Thursday, June 10, 2021

Life between the Lakes, Part 53, Nostalgia edition

 


The hot spell in Deer Park has seemingly come to an end. After a couple of weeks of unseasonably high temps in the 70s and several days in the mid-80s, today it was much cooler. Late in the afternoon a thick fog rolled in from Lake Superior covering Muskallonge Lake. It took on the appearance of the snow squalls we had all winter. Throughout the evening I heard many rumbles of thunder but nothing cracked the sky.

This reminded me of something that happened when I was a kid.

One July morning in the mid-1970’s my Dad and I went fishing after hearty breakfast of crispy bacon and flapjacks, likely washed down with a cup of TANG. The sky was overcast, there was a layer of fog that was thickening and the lake was dead calm.

We departed in the 12 foot Alumicraft powered by Dad’s 5 horsepower Sea King motor. We settled in a favorite spot near the middle of the lake and soon, the thickest fog I’ve ever seen invaded like layers of liquid cotton.
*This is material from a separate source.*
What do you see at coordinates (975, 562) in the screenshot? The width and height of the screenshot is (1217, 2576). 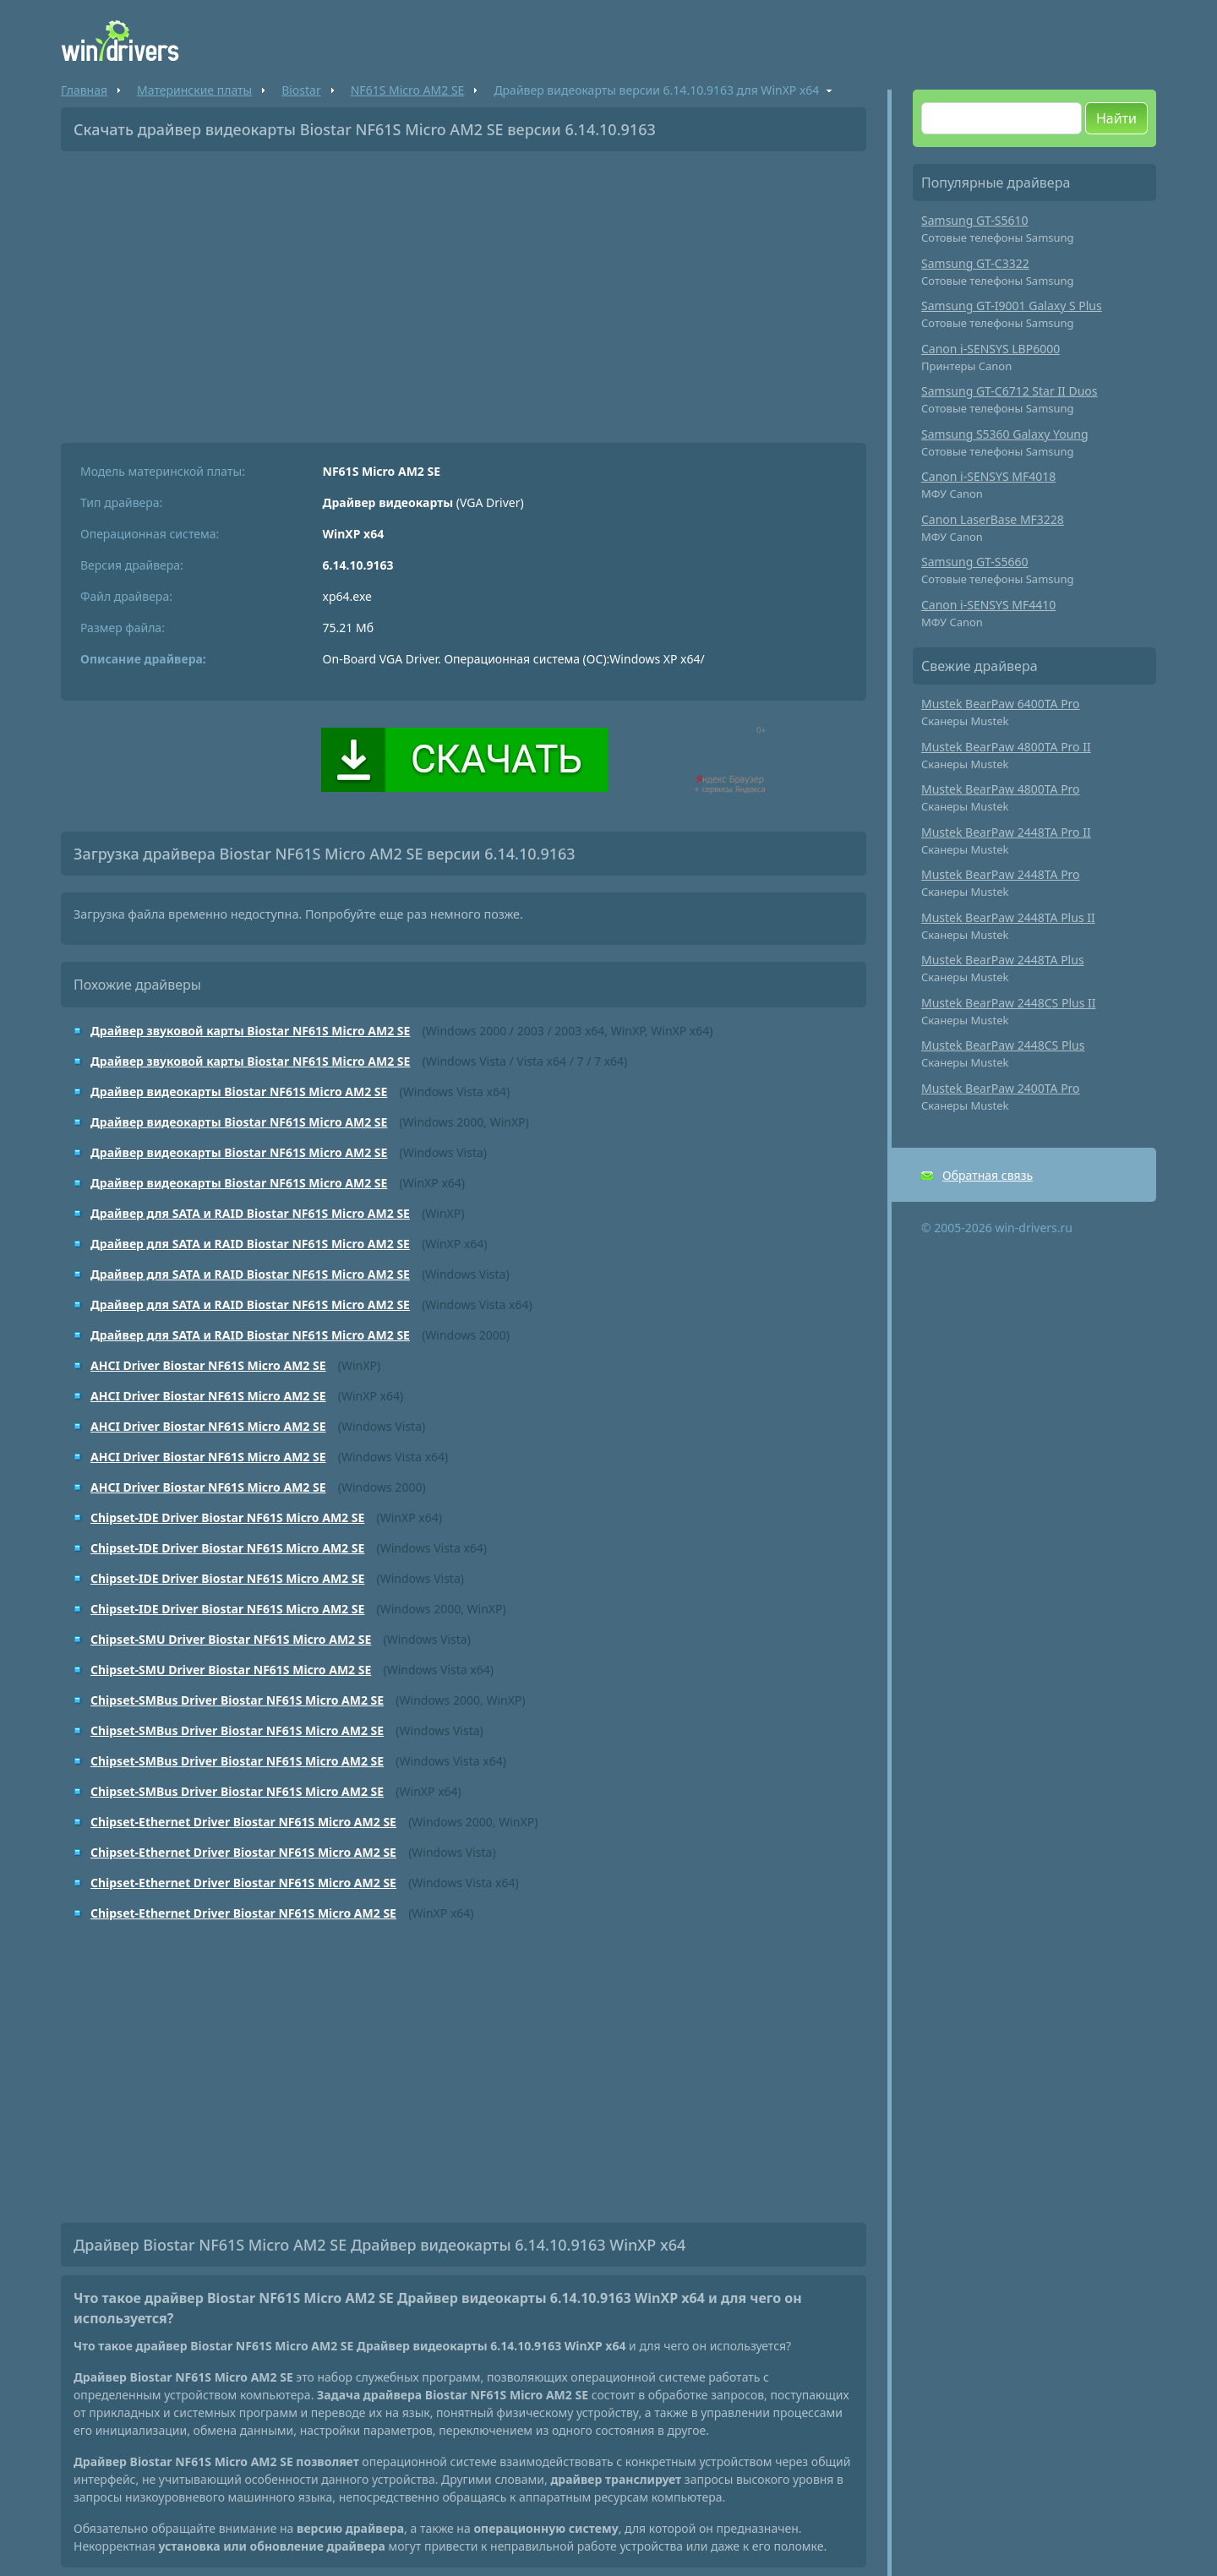 I see `Samsung GT-S5660` at bounding box center [975, 562].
With the fish biting so well, were in no hurry to get back to the cabin.

Our visibility was poor but we kept hauling them in; pike, perch and more pike, and when it came time to head back to the cabin, we weren’t exactly sure which direction to head because we had been drifting for so long.

My Dad started the motor and with a beautifully bruised aromatic puff of the gas/oil mix we were off.

He carefully navigated us through the fog but we had lost all sense of where we were in relation to the cabin. He kept the motor at a slow speed as we steered toward what we knew would eventually be a shoreline.

The worst case scenario was, even if we were turned around, all we would have to do was follow the shoreline back to the cabin, even if it meant going the long way around the lake. We literally could not see more than twenty feet in front of is and naturally, I wondered if we had enough gas. My concern was prevalent but after talking to Dad I was reassured that we would be fine.  

That was enough for me.

With his assurances I felt better but still had an uneasy feeling not knowing where we were or how much gas we actually had. After about twenty minutes in low gear, he cut the motor and let us glide. He stood up. We heard voices in the distance. Maybe there were other fisherman out there just like us who were lost as well? My Dad turned the direction of our gliding Alumicraft toward the noise as we drifted in silence.

First, there was a murmur of voices and then we heard music. It was unmistakably the great John Phillip Sousa, Stars and Stripes Forever; a tune I knew all too well as if was often used to roust us out of bed in the morning.

My family had carried the old Brunswick Victrola down to the lake and placed it at the end of the dock as a sound beacon to guide us home.

To the best of my knowledge, that precise event has never been duplicated in American history, though I am sure there have been variations on a theme. I share this memory because there will come a day when memories like this will be forgotten and I will be gone.

That day (God willing) should not be soon, as I feel like I still have a few good stories to tell.